Task description – Within the listing below, give again exactly the lines between the one containing "העסקת עובד זר" and the one containing "выставочной деятельности", inclusive, pictures left aside.

Supplied information –
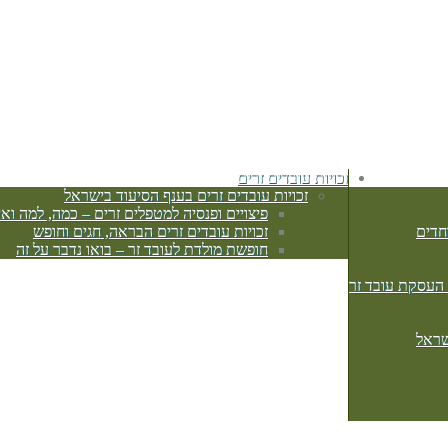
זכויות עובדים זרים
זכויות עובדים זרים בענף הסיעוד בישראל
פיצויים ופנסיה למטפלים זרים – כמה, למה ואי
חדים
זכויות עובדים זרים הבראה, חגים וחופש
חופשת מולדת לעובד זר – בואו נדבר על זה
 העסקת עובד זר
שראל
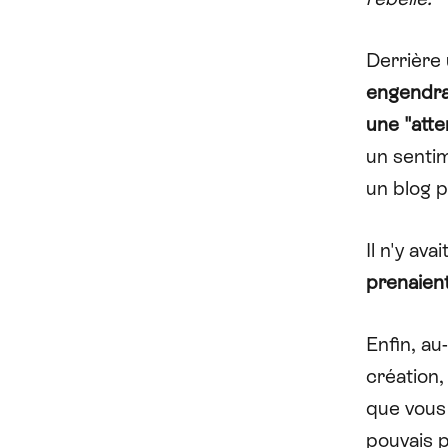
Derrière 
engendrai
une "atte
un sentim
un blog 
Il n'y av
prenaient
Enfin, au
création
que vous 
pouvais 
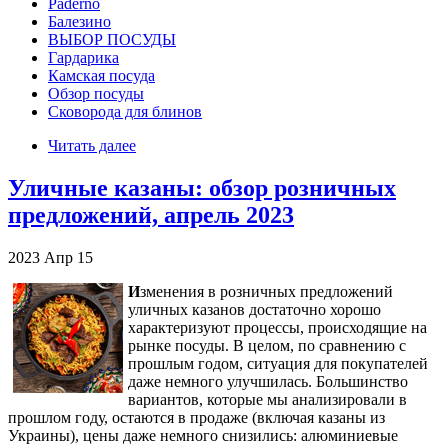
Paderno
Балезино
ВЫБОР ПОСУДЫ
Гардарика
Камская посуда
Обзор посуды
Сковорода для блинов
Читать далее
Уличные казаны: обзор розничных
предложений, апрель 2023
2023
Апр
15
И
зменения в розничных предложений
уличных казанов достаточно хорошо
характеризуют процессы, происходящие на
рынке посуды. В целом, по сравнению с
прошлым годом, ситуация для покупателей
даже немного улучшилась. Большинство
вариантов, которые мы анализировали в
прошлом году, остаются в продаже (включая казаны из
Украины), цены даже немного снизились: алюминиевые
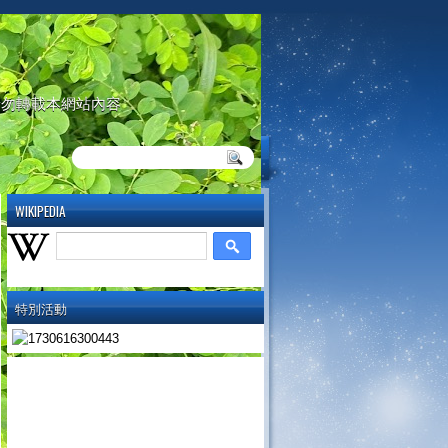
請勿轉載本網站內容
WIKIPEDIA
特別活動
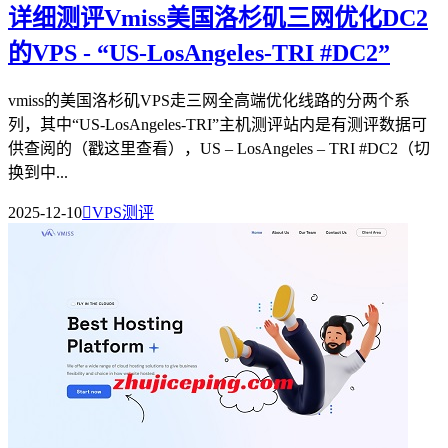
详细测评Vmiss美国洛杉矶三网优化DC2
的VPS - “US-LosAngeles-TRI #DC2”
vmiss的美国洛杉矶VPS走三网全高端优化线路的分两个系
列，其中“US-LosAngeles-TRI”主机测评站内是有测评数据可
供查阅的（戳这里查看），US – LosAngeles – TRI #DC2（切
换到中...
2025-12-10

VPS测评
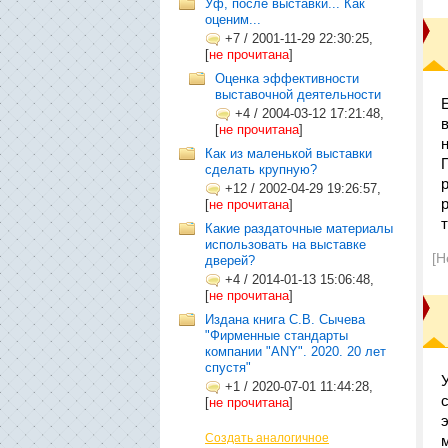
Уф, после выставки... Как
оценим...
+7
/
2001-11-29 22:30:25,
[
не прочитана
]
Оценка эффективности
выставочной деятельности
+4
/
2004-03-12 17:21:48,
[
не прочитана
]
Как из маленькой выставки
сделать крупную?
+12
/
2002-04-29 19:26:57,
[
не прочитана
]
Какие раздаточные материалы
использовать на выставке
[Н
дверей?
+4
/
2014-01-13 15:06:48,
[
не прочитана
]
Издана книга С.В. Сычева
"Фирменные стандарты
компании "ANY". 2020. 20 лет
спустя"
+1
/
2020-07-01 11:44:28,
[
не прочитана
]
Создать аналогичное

* * *

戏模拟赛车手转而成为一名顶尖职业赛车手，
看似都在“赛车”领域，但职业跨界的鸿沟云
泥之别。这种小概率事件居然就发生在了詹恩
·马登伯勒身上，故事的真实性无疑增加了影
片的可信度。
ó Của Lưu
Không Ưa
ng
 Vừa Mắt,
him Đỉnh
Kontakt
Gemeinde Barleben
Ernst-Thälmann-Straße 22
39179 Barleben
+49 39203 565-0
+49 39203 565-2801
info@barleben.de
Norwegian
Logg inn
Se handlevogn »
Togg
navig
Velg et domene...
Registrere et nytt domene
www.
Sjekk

* * *

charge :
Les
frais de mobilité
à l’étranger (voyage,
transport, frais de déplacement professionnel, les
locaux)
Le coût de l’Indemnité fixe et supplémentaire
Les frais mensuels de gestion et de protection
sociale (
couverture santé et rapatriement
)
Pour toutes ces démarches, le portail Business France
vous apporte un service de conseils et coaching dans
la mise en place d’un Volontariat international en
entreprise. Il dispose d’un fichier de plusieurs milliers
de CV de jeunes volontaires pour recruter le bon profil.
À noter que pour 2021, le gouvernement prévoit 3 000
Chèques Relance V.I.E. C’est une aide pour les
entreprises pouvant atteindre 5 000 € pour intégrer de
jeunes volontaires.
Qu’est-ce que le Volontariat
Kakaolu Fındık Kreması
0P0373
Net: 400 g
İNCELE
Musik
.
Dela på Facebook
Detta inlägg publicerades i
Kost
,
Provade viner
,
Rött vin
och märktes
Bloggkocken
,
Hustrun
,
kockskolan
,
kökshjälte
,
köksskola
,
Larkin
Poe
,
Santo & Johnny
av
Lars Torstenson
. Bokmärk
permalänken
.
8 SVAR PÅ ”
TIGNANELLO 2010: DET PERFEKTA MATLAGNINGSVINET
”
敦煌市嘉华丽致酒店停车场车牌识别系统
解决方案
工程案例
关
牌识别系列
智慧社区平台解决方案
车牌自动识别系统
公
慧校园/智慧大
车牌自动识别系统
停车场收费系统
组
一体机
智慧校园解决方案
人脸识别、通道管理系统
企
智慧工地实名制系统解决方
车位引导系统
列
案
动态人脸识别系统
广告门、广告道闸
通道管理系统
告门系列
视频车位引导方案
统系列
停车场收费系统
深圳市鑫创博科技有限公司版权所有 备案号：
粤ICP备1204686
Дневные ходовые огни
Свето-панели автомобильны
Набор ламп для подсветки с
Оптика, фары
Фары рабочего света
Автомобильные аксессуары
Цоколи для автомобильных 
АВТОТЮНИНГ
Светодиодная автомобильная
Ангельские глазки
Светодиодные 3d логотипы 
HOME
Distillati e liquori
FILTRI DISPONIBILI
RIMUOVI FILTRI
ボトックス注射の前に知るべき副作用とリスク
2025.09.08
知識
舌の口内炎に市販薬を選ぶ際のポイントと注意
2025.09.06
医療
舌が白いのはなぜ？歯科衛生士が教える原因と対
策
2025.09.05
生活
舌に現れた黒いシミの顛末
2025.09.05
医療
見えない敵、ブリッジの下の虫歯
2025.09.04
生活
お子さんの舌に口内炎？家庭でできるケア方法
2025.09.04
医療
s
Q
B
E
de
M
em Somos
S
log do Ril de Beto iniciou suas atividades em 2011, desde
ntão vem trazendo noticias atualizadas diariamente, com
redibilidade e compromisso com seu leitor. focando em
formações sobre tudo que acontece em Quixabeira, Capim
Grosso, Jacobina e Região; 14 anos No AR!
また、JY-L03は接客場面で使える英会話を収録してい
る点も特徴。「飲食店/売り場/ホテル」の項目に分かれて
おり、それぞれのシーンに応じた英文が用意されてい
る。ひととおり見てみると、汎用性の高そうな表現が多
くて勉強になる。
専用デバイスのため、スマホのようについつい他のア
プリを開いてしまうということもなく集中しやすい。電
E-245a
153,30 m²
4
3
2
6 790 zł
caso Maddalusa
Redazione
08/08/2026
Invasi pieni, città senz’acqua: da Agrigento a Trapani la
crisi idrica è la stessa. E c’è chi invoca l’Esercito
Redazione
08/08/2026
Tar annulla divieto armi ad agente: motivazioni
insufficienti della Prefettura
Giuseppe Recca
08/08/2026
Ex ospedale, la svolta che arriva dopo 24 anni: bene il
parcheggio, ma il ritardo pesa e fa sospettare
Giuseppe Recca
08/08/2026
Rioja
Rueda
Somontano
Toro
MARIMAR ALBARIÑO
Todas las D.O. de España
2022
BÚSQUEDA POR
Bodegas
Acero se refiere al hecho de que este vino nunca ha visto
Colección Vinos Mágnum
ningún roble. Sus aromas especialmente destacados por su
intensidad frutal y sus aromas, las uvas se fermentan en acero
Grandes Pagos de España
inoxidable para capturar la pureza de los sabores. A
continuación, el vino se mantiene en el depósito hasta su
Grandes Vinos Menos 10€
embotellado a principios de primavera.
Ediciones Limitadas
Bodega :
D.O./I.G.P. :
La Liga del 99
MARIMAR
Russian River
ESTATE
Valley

Result –
 העסקת עובד זר
שראל
Derrière 
engendrai
une "atte
un sentim
un blog 
Il n'y av
prenaient
Enfin, au
création
que vous 
pouvais 
Paderno
Балезино
ВЫБОР ПОСУДЫ
Гардарика
Камская посуда
Обзор посуды
Сковорода для блинов
Читать далее
Уличные казаны: обзор розничных
предложений, апрель 2023
2023
Апр
15
И
зменения в розничных предложений
уличных казанов достаточно хорошо
характеризуют процессы, происходящие на
рынке посуды. В целом, по сравнению с
прошлым годом, ситуация для покупателей
даже немного улучшилась. Большинство
вариантов, которые мы анализировали в
прошлом году, остаются в продаже (включая казаны из
Украины), цены даже немного снизились: алюминиевые
請勿轉載本網站內容
WIKIPEDIA
特別活動
详细测评Vmiss美国洛杉矶三网优化DC2
的VPS - “US-LosAngeles-TRI #DC2”
vmiss的美国洛杉矶VPS走三网全高端优化线路的分两个系
列，其中“US-LosAngeles-TRI”主机测评站内是有测评数据可
供查阅的（戳这里查看），US – LosAngeles – TRI #DC2（切
换到中...
2025-12-10

VPS测评
Уф, после выставки... Как
оценим...
+7
/
2001-11-29 22:30:25,
[
не прочитана
]
Оценка эффективности
выставочной деятельности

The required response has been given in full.